Tuesday, 25 January 2011: 8:30 AM
2A (Washington State Convention Center)
Sue Ellen Haupt, Penn State Univ., University Park, PA; and A. J. Annunzio and K. J. Schmehl

There is a significant difference between the ensemble average estimates of contaminant transport and dispersion calculated by a model and the turbulent details of any particular realization of the phenomenon. In some cases, however, it is important to be able to compute a best estimate of the likely realization, such as when it is necessary to warn residents of a potentially hazardous situation. If there are concentration sensors in the field, then one can use that data to estimate the current conditions and assimilate those estimates into a model. This approach can enhance the accuracy of the forecast.

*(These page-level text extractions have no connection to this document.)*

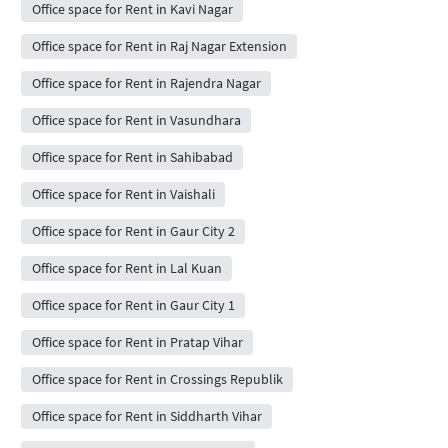
Office space for Rent in Kavi Nagar
Office space for Rent in Raj Nagar Extension
Office space for Rent in Rajendra Nagar
Office space for Rent in Vasundhara
Office space for Rent in Sahibabad
Office space for Rent in Vaishali
Office space for Rent in Gaur City 2
Office space for Rent in Lal Kuan
Office space for Rent in Gaur City 1
Office space for Rent in Pratap Vihar
Office space for Rent in Crossings Republik
Office space for Rent in Siddharth Vihar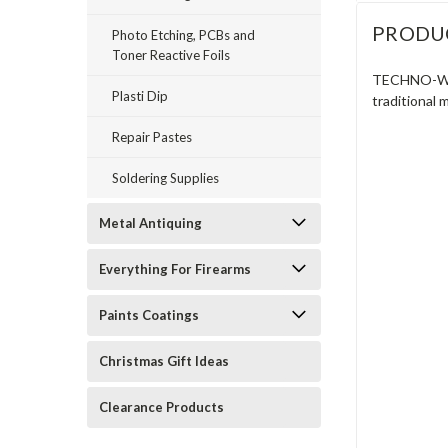
PRODU
Photo Etching, PCBs and
Toner Reactive Foils
TECHNO-WELD
Plasti Dip
traditional 
Repair Pastes
Soldering Supplies
Metal Antiquing
Everything For Firearms
Paints Coatings
Christmas Gift Ideas
Clearance Products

This work reports on a genetic algorithm used to optimize the variational problem (GA-Var). Given contaminant sensor measurements and a transport and dispersion model, one can back-calculate unknown source and meteorological parameters. In this case, we demonstrate the dynamic recovery of unknown meteorological variables, including the transport variables that comprise the “outer variability” (wind speed and wind direction) and the dispersion variables that comprise the “inner variability” (contaminant spread). The optimization problem is set up in an Eulerian grid space, where the comparison of the concentration field variable between the predictions and the observations forms the cost function. The dispersion parameters apply to Lagrangian puff space, where one estimates the transport and dispersion parameters.

This calculation is applied to an instantaneous release in a meandering wind field such as that observed during field experiments of a smoke plume. GA-Var proves to be successful at recovering the unknown transport and dispersion parameters.